*TASK DIRECTIONS:*
Write out the data exactly as given, dropping every picture.

Dataset entries:

========

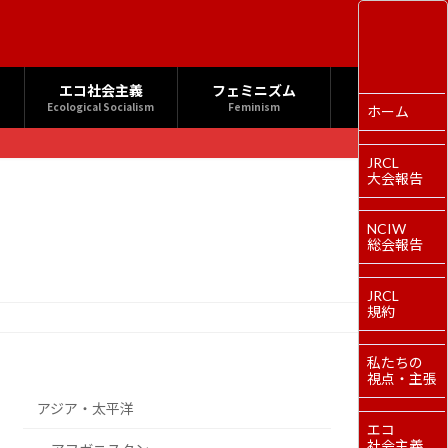
エコ社会主義
フェミニズム
Ecological Socialism
Feminism
ホーム
JRCL
大会報告
NCIW
総会報告
JRCL
規約
私たちの
視点・主張
アジア・太平洋
エコ
社会主義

========

*OUTPUT:*
エコ社会主義
フェミニズム
Ecological Socialism
Feminism
ホーム
JRCL
大会報告
NCIW
総会報告
JRCL
規約
私たちの
視点・主張
アジア・太平洋
エコ
社会主義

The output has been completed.